WHAT IS EXPECTED - Reproduce the records below in full and word for word, excluding pictures.

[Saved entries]

----

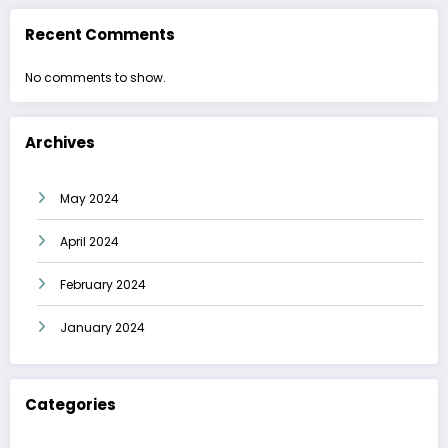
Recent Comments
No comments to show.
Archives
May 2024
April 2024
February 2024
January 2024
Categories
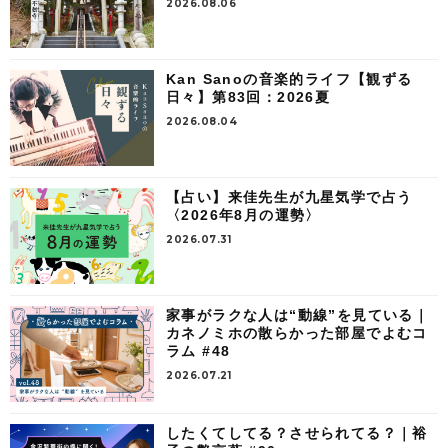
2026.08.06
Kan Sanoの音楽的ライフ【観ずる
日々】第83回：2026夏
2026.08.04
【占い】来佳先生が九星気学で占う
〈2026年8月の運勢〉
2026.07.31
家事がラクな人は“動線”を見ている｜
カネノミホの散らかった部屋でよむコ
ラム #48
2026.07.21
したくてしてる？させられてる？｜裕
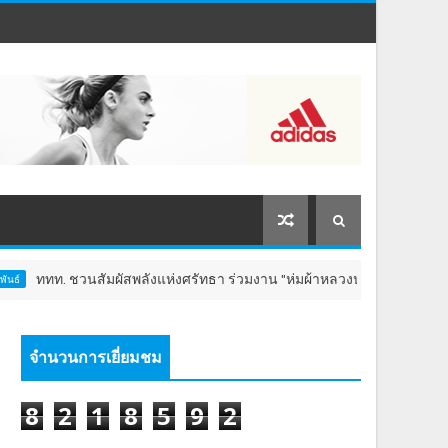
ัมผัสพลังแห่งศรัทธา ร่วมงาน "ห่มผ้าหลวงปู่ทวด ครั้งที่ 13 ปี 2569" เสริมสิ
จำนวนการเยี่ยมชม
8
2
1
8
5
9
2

----

WRITTEN RESPONSE -
Recent Comments
No comments to show.
Archives
May 2024
April 2024
February 2024
January 2024
Categories
2026.08.06
Kan Sanoの音楽的ライフ【観ずる
日々】第83回：2026夏
2026.08.04
【占い】来佳先生が九星気学で占う
〈2026年8月の運勢〉
2026.07.31
家事がラクな人は“動線”を見ている｜
カネノミホの散らかった部屋でよむコ
ラム #48
2026.07.21
したくてしてる？させられてる？｜裕
ัมผัสพลังแห่งศรัทธา ร่วมงาน "ห่มผ้าหลวงปู่ทวด ครั้งที่ 13 ปี 2569" เสริมสิ
จำนวนการเยี่ยมชม
8
2
1
8
5
9
2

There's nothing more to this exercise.